Esta semana aparece en librerías la investigación Solos en la noche: Zamudio y sus asesinos del periodista Rodrigo Fluxá. El libro, que cuenta con más de 90 testimonios, se lanza el miércoles 7 de mayo en la Facultad de Comunicaciones y Letras de la UDP. Será presentado por los periodistas Juan Cristóbal Peña y Óscar Contardo, autor del prólogo: «El asesinato de Daniel Zamudio cambió nuestro país».
El imperio de la derrota
La historia de la vida y muerte de Daniel Zamudio, aquel joven asesinado a golpes en marzo de 2012, cobra en Solos en la noche. Daniel Zamudio y sus asesinos un sentido nuevo, más ancho y áspero que los resúmenes que la prensa hizo, aquellos artículos profusamente difundidos durante su agonía. El autor, Rodrigo Fluxá, alumbra los muros de un sótano olvidado por la urgencia, despeja las grietas que no querríamos que existieran, indica el molesto ruido de las filtraciones royendo los pilares de una habitación menesterosa y desamparada. Una celda en la que se apiñan víctima y victimarios como si fueran parte de una misma casta unida por el parentesco de una violencia sorda que se impregna en los cuerpos como los malos olores.

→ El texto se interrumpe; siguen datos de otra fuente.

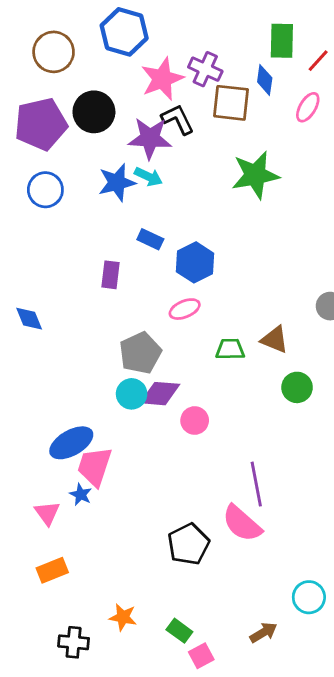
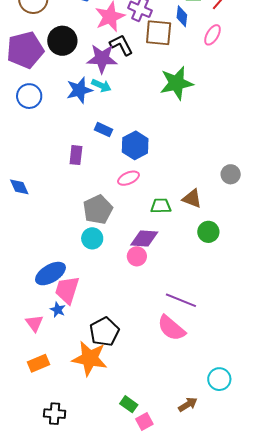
purple diamond: (160, 394) -> (144, 238), moved
purple line: (256, 484) -> (181, 300), turned -56
black pentagon: (188, 544) -> (104, 332), moved
orange star: (123, 617) -> (90, 358), moved, size x1.8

Este libro podría ser descrito como una historia policial o una historia de terror, como un relato detallado de la violencia con mayúscula, como un cuento pormenorizado sobre la manera en que el destino puede llegar a ensañarse con una biografía o con una familia. La idea de libertad parece aquí una fantasía rota desde un principio, y la esperanza, una caricatura que nadie se podría tomar en serio.

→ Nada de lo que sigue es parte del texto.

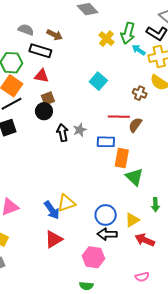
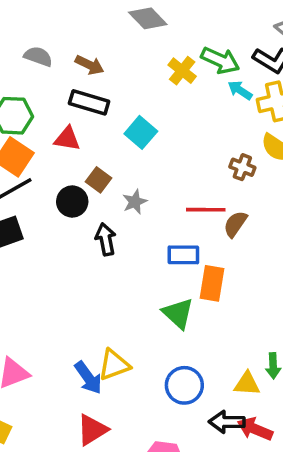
green arrow: (128, 33) -> (220, 60), turned -80
black rectangle: (40, 51) -> (89, 102), moved
cyan square: (98, 81) -> (141, 132), moved
brown square: (48, 98) -> (99, 180), moved, turned -32
gray star: (80, 130) -> (135, 202), moved
green triangle: (134, 177) -> (178, 313), moved
yellow triangle: (132, 220) -> (247, 384), moved, turned 35
black arrow: (107, 234) -> (227, 422), moved

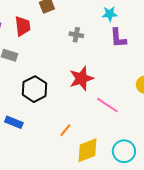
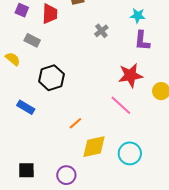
gray cross: (76, 35) -> (101, 31), turned 32
red star: (81, 78) -> (130, 75), moved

El asesinato de Daniel Zamudio cambió nuestro país. Un cambio que comenzó en las palabras. Por primera vez la golpiza a una persona homosexual fue considerada casi sin excepción un asunto repudiable que debía ser condenado públicamente. La palabra «discriminación» cobró un sentido crudo y brutal que exigía repudio. Así lo hicieron agrupaciones sociales, partidos políticos, autoridades de gobierno e incluso el mismo Presidente de la República. Nunca antes en Chile había ocurrido tal cosa. Lo habitual era que los crímenes como el de Zamudio apenas ocuparan a la policía y quizás despertaran algún interés burlón en la crónica roja. Para varias generaciones de personas gay, incluyendo la mía, el menosprecio frente a una persona homosexual víctima de una injusticia era lo habitual. Los «asesinatos de hombres solos» eran algo similar a un género del periodismo policial y tenían un rango paralelo al de las prostitutas asesinadas por sus clientes o las mujeres muertas a golpes por su pareja: la policía apenas indagaba en esos casos y las investigaciones solían apuntar a que la víctima había sido, de una extraña manera, responsable de su propio muerte. Era, por así decirlo, una cultura en la que existían ciertos ciudadanos con reparos. Ejemplos hay muchos, desde el asesinato del pintor Jorge Madge en 1947 al llamado crimen «del anestesista» en 1975, pasando por la muerte de «la loca de hot-pants», baleado por un policía sin mediar más agresión que un reclamo por maltrato y descrito con sorna por los diarios en 1971. La prensa se hacía eco entonces de un esquema conocido hasta el aburrimiento. Con Zamudio mucho de eso cambió. La manera en que la prensa informó sobre los acontecimientos que terminaron con él en coma en la Posta Central fue la evidencia de esa transformación: hubo vigilias, visitas de autoridades, expectación pública y abatimiento general cuando finalmente murió.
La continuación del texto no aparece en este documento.